Beruntungnya negara yang kaya dengan sumber daya alam yang melimpah. Negara tersebut bisa meraup cuan bahkan dari pasar global yang memperebutkan komoditas tersebut. Namun rakyat negara tersebut justru malah kebanyakan ruginya karena lembaga yang mengelola terindikasi mencari cuan sebelum start.
Mengenai pengelolaan sumber daya alam di negara yang menganut sistem republik, memang lembaga negara yang dipercayakan. Namun lembaga yang memayungi sektor pertambangan malah kerap mengeluarkan kebijakan yang merugikan pengusaha dan lebih menguntungkan mereka. Ya bagaimana tidak, jika kebijakan ini seputar uang dan uang dari kocek pelaku industri dan rakyat.

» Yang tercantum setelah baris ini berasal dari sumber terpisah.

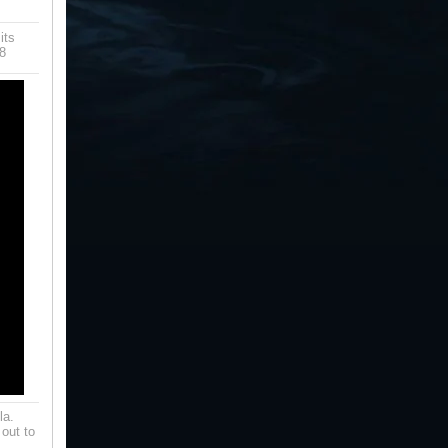
its
8
la.
 out to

Mari flashback sedikit pada kejadian di awal tahun 2022 yang terjadi. Adanya larangan ekspor batu bara sempat membuat pengusaha meradang. Pasalnya larangan ekspor dan kewajiban mematuhi DMO (Domestic Market Obligation) sangat mencekik lantaran harga domestik jauh lebih rendah dari harga pasar global. Meski kebijakan ini dihapus, namun hingga kini pemerintah negara tersebut belum menemui cara untuk menyamaratakan harga domestik dan harga global yang ditunggu-tunggu pengusaha batu bara.
Selain batu bara, komoditas selanjutnya yang disasar adalah timah. Tarif royalti timah yang sebelumnya flat 3 persen diwacanakan akan naik progresif sesuai harga timah pasar global nantinya.

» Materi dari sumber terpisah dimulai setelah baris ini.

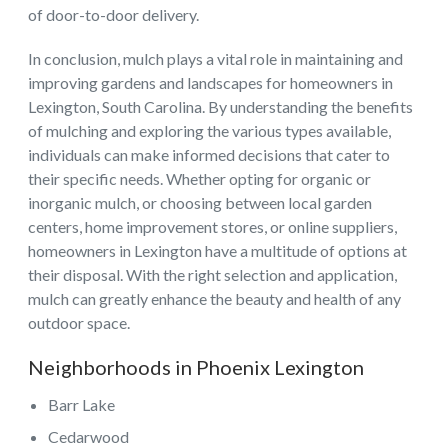
of door-to-door delivery.
In conclusion, mulch plays a vital role in maintaining and
improving gardens and landscapes for homeowners in
Lexington, South Carolina. By understanding the benefits
of mulching and exploring the various types available,
individuals can make informed decisions that cater to
their specific needs. Whether opting for organic or
inorganic mulch, or choosing between local garden
centers, home improvement stores, or online suppliers,
homeowners in Lexington have a multitude of options at
their disposal. With the right selection and application,
mulch can greatly enhance the beauty and health of any
outdoor space.
Neighborhoods in Phoenix Lexington
Barr Lake
Cedarwood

Yang masih hangat selanjutnya terjadi ke pengusaha nikel. Produk olahan nikel seperti feronikel dan NPI (Nickel Pig Iron) bakal dikenakan pajak bila dilakukan eskpor. Padahal 2 produk tersebut juga buah hilirisasi. Pemimpin lembaga ini mengatakan bahwa produk nikel masih bisa diturunkan jadi NHP lewat proses HPAL. Hmm, mohon maaf, tapi nyatanya industri dalam negeri belum ditahap kesiapannya. Kebijakan ini juga ditunda.
Nggak cuma soal SDA mineral, upaya mengejar cuan juga diterapkan ke sektor lainnya. Ya, adanya pajak karbon yang akan mengenakan perusahaan industri yang masih memakai bahan bakar migas dan batu bara tentu saja buat menjerit. Itu sama saja dengan menagih pajak dari seluruh industri. Pasalnya di negara tersebut industri hijau baru 0,15 persen dari 29.000 jumlah industri skala menengah dan besar yang ada.
Program konversi kompor listrik juga dicurigai sebagai ajang cari cuan lagi. Untungnya program ini keburu didemo masyarakat lantaran kompor listrik cuma akan membuat tagihan listrik membengkak.
Sebenarnya apa, sih, yang sedang dilakukan lembaga yang mengelola sumber daya mineral di negara itu? Mengapa sebentar-sebentar buat kebijakan tanpa road map dan juntrungan yang jelas, lalu tiba-tiba dibatalkan atau ditunda. Bukankah lebih baik menyiapkan kebijakan secara sempurna baru disosialisasikan kepada masyarakat. Wajar saja 'kan, jadi banyak yang ngira ini ajang 'tes ombak' dalam mencari celah pendapatan tambahan yang nggak sama sekali menguntungkan rakyat.